━━━━━ Extracted information

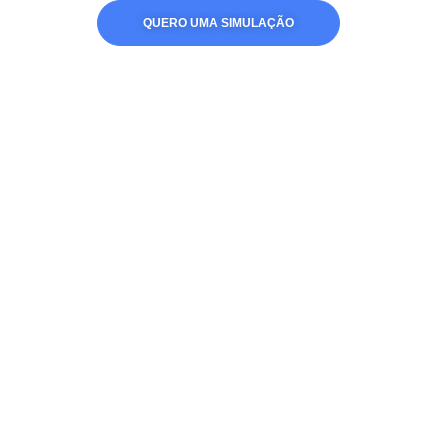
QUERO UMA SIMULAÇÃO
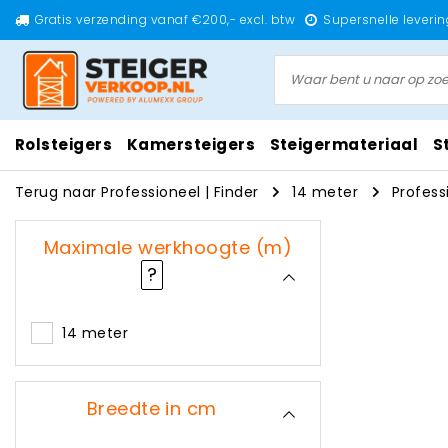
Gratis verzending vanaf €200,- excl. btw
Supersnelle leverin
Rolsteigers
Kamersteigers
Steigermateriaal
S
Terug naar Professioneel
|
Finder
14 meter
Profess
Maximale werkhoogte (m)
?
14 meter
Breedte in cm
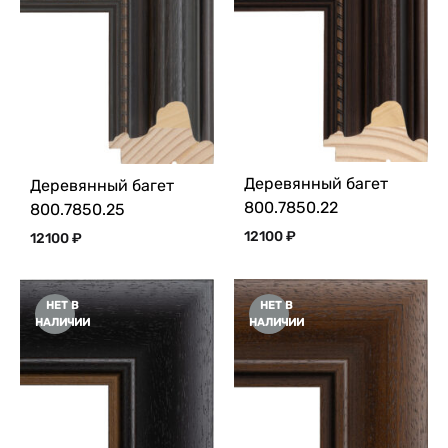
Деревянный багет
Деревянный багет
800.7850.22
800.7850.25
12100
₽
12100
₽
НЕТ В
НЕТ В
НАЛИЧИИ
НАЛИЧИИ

━━━━━━━━━━

Task description: Reproduce the whole listing verbatim. Pictures stay out of the copy.

Your solution:
QUERO UMA SIMULAÇÃO
Gratis verzending vanaf €200,- excl. btw
Supersnelle leverin
Rolsteigers
Kamersteigers
Steigermateriaal
S
Terug naar Professioneel
|
Finder
14 meter
Profess
Maximale werkhoogte (m)
?
14 meter
Breedte in cm
Деревянный багет
Деревянный багет
800.7850.22
800.7850.25
12100
₽
12100
₽
НЕТ В
НЕТ В
НАЛИЧИИ
НАЛИЧИИ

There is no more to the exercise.